When the Gap came under fire for using child labor in the mid 1990s, each and every employee was asked to sign an “honesty pledge” (it was a less formal precursor to a NDA that most employees now sign routinely) stating that we wouldn’t talk to the media or discuss sourcing, distribution, or “company secrets.” Clearly Gap management was worried about their trade “secrets” leaking out. Many outstanding documentarians and not-for-profit groups have exposed the Gap’s use of child labor. Regardless of their questionable ethics, the Gap to some extent became a victim of its own model of success.

Fast forward 30 years, the Gap has been usurped by retailers who have refined the fast-fashion model that the Gap pioneered. Zara, H&M and Forever 21, beat the Gap as the new kids on the block were even faster. However, with the speed at which the industry now moves, something has been lost in the blur of constant movement: the illusion of desire that the Gap so carefully curated. The newer retailers price merchandise to move at a lower margin which incites less discounting, but also limits the supply. “Get it or forget” it is the new mantra in today’s mass-market fashion retailing. While the golden age retailers cultivated a slow-burn desire (that prompted customers to part with significant sums), newer retailers feed a constantly hungry consumer-beast without any emotional payoff beyond the immediate gratification of the hunt and purchase. The desire is gone, and with it, the magic of retailing.

This psychological shift has eviscerated the retail industry. Constantly on, constantly available, constantly cheap has had the same effect on retail as CNN has had on hard news. The yield is a marketplace full of meaningless, constantly available fluff that has no value. It’s always there, in the background, devoid of any importance or meaning. Golden age retailers, like the Gap, further undercut their own business model and cannibalized their own existence through the introduction of off-price “outlets” and down market affiliates like Old Navy. Why would a consumer buy full price when a substantially similar product is available for half the price? Why would a retailer cultivate desire when quick-pop “bargain” sales provide a higher margin of profitability and a greater rush of satisfaction for the customer?

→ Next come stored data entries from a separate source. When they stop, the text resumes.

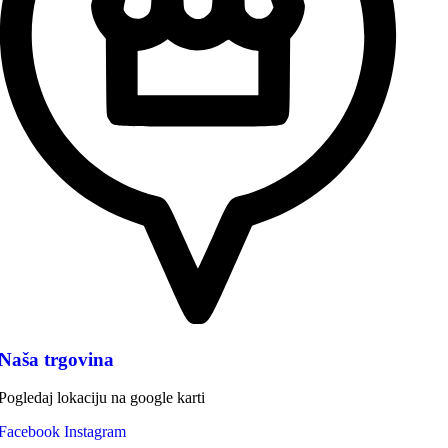
Naša trgovina
Pogledaj lokaciju na google karti
Facebook
Instagram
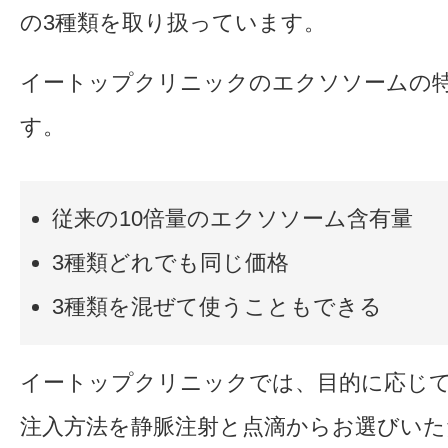
の3種類を取り扱っています。
イートップクリニックのエクソソームの特
す。
従来の10倍量のエクソソーム含有量
3種類どれでも同じ価格
3種類を混ぜて使うこともできる
イートップクリニックでは、目的に応じ
注入方法を静脈注射と点滴からお選びいた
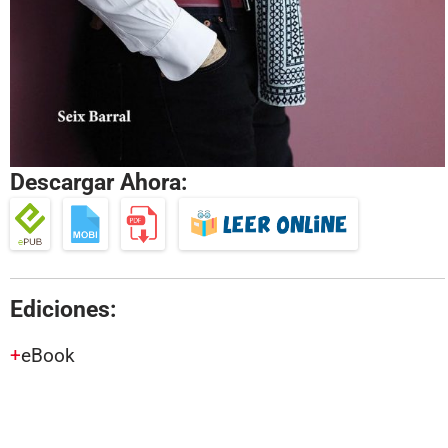
Descargar Ahora:
Ediciones:
eBook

As millennial shoppers shift from consumption to experience, the problem has compounded. Millennials have only the most minimal desire to flaunt their purchasing power, if indeed they do at all… especially when it comes to clothing. Millennial hipsters—the last bastion of brand and quality-conscious consumers—blend the quest for quality with the experiential. This full-on reset has shifted the retail landscape more toward curated mom-and-pop style shops and away from mall-based chain retailers and left malls across America empty and has—unwittingly—transitioned the American consumer into uncharted territory of immediate-gratification purchases in an era of post-consumption without any true desire or magic.

The fascinating turn of retail is again, changing. Uncertainty abounds: What will the future bring? How will it change? However, one thing is for sure, we’ll need another visionary to save the industry from itself.